PROBLEMI DI LINGUA (anzi, di LINGUE)
Mai come, quando si sta a Chaaria, si capisce quanto dovessero essere disperati gli abitanti di Babilonia quando il castigo Divino li privo’ della lingua comune e non poterono piu’ capirsi.
Molto ma molto piu’ in piccolo anche a Chaaria si vivono queste situazioni.
In Ospedale la maggior parte dei ricoverati non parla Inglese, ma Kiswahili (lingua nazionale) o Kimeru (la lingua locale). Ovviamente i due idiomi sono del tutto diversi tra loro e solo chi e’ stato a scuola li parla entrambi. A questo punto, per comunicare con i malati, i volontari devono ricorrere alla traduzione degli infermieri o dei clinical officer.
Ma qualcuno di loro non e’ della zona, quindi parla solo Kiswahili e non il Kimeru: il tuo traduttore deve allora cercarsi un secondo traduttore che aiuti lui o lei che sta aiutando te.

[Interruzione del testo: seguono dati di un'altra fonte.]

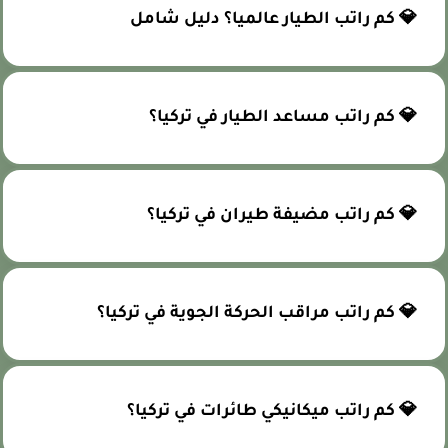
💎 كم راتب الطيار عالميا؟ دليل شامل
💎 كم راتب مساعد الطيار في تركيا؟
💎 كم راتب مضيفة طيران في تركيا؟
💎 كم راتب مراقب الحركة الجوية في تركيا؟
💎 كم راتب ميكانيكي طائرات في تركيا؟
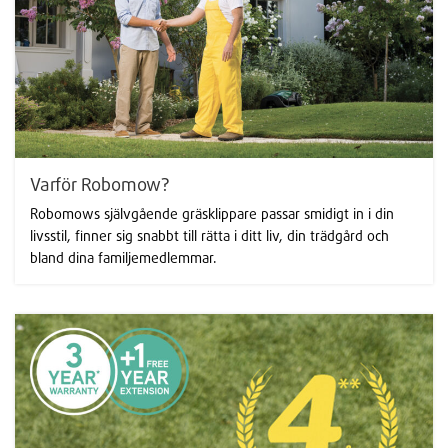
Varför Robomow?
Robomows självgående gräsklippare passar smidigt in i din
livsstil, finner sig snabbt till rätta i ditt liv, din trädgård och
bland dina familjemedlemmar.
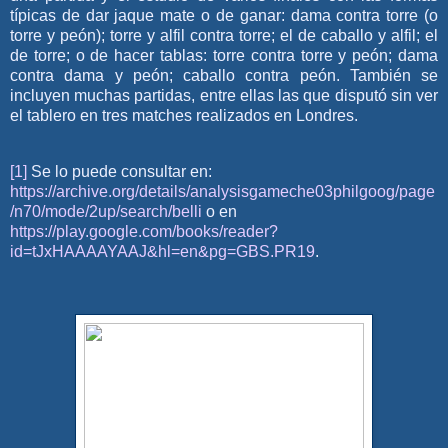
típicas de dar jaque mate o de ganar: dama contra torre (o
torre y peón); torre y alfil contra torre; el de caballo y alfil; el
de torre; o de hacer tablas: torre contra torre y peón; dama
contra dama y peón; caballo contra peón. También se
incluyen muchas partidas, entre ellas las que disputó sin ver
el tablero en tres matches realizados en Londres.
[1]
Se lo puede consultar en:
https://archive.org/details/analysisgameche03philgoog/page
/n70/mode/2up/search/belli
o en
https://play.google.com/books/reader?
id=tJxHAAAAYAAJ&hl=en&pg=GBS.PR19
.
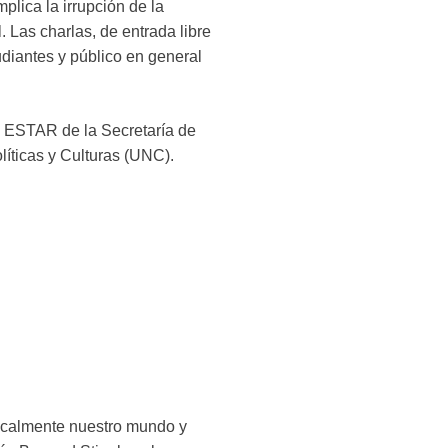
lica la irrupción de la
. Las charlas, de entrada libre
udiantes y público en general
a ESTAR de la Secretaría de
líticas y Culturas (UNC).
dicalmente nuestro mundo y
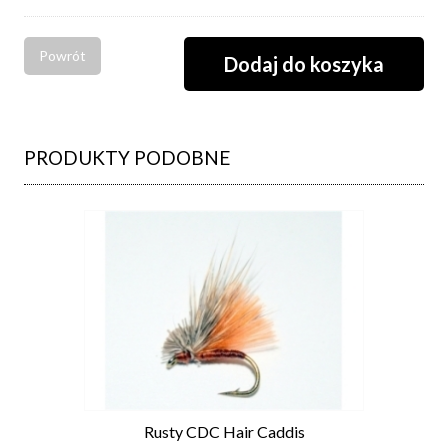
Powrót
PRODUKTY PODOBNE
Rusty CDC Hair Caddis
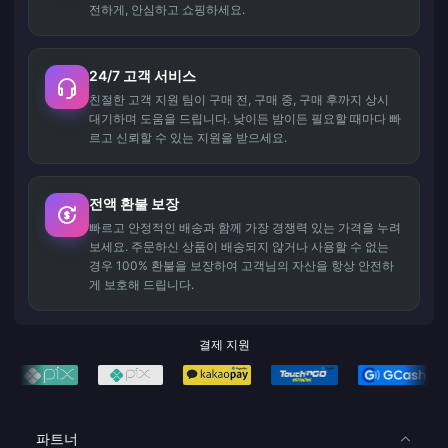
전하게, 안심하고 쇼핑하세요.
24/7 고객 서비스
친절한 고객 지원 팀이 구매 전, 구매 중, 구매 후까지 상시
대기하며 도움을 드립니다. 낮이든 밤이든 필요할 때마다 빠
르고 신뢰할 수 있는 지원을 받으세요.
전액 환불 보장
빠르고 안정적인 배송과 함께 가장 경쟁력 있는 가격을 누려
보세요. 주문하신 상품이 배송되지 않거나 사용할 수 없는
경우 100% 환불을 보장하여 고객님의 자산을 항상 안전하
게 보호해 드립니다.
결제 지원
파트너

Ricordate il gioco del telefono senza fili, che si faceva da bambini, sussurrando all’orecchio del vicino qualche parola che doveva passare al successivo e cosi via: in fondo alla fila dei bimbi spesso arrivavano parole del tutto diverse o incomprensibili.

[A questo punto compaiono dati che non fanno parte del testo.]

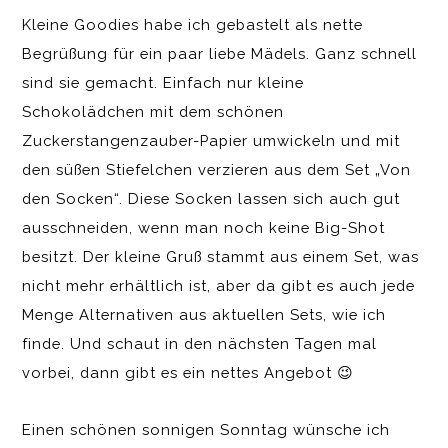
Kleine Goodies habe ich gebastelt als nette
Begrüßung für ein paar liebe Mädels. Ganz schnell
sind sie gemacht. Einfach nur kleine
Schokolädchen mit dem schönen
Zuckerstangenzauber-Papier umwickeln und mit
den süßen Stiefelchen verzieren aus dem Set „Von
den Socken“. Diese Socken lassen sich auch gut
ausschneiden, wenn man noch keine Big-Shot
besitzt. Der kleine Gruß stammt aus einem Set, was
nicht mehr erhältlich ist, aber da gibt es auch jede
Menge Alternativen aus aktuellen Sets, wie ich
finde. Und schaut in den nächsten Tagen mal
vorbei, dann gibt es ein nettes Angebot 😉
Einen schönen sonnigen Sonntag wünsche ich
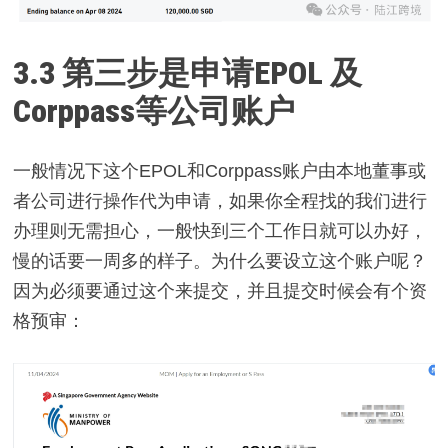
3.3
第三步是申请EPOL 及
Corppass等公司账户
一般情况下这个EPOL和Corppass账户由本地董事或
者公司进行操作代为申请，如果你全程找的我们进行
办理则无需担心，一般快到三个工作日就可以办好，
慢的话要一周多的样子。为什么要设立这个账户呢？
因为必须要通过这个来提交，并且提交时候会有个资
格预审：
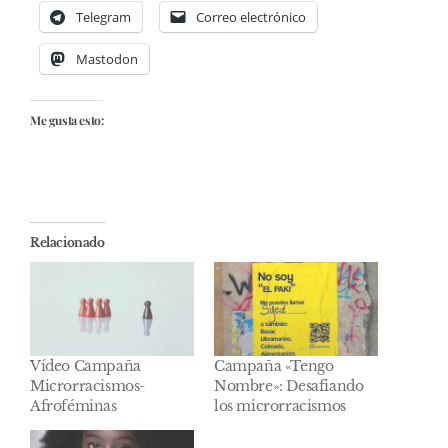
Telegram
Correo electrónico
Mastodon
Me gusta esto:
Relacionado
Vídeo Campaña
Campaña «Tengo
Microrracismos-
Nombre»: Desafiando
Afroféminas
los microrracismos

Fosse finita qui. Ogni giorno vengono ricoverate persone che arrivano dal Nord, Turkana, Rengilla, ed altre tribu’. Ognuna parla la sua lingua non conosce Inglese, Kiswahili, Kimeru, ma non conosce neanche il linguaggio della tribu’ del nord che non siano la sua. In questo periodo abbiamo diverse persone in reparto con le quali si usa solo il linguaggio dei gesti; sono pero’ un poco perplesso perche’anche i gesti non sono sempre internazionali. Anche semplicissimi messaggi tipo “bevi tanta acqua” “ alzati e non stare tanto a letto” sono difficili da trasmettere.
Ogni tanto qualche ricoverato che parlucchia un po’ di Kiswahili si offre come traduttore: immaginatevi la catena, da una persona analfabeta che parla con una semianalfabeta che traduce in una lingua che non padroneggia appieno…..noi tutti speriamo veramente che la Provvidenza non si distragga mai.
Certo sarebbe bello e romantico dire che con il  linguaggio dell’amore ci si capisce sempre, ma quando bisogna decidere su una terapia o su un intervento chirurgico, una certa sensazione  di disagio ti coglie. E’ uno dei tanti aspetti della complessita’ di Chaaria, di quella complessita’ che ti fa dire “ma perche’ sono venuto a cacciarmi in tutti questi problemi” ma ti fa concludere “ in ogni caso ci torno”.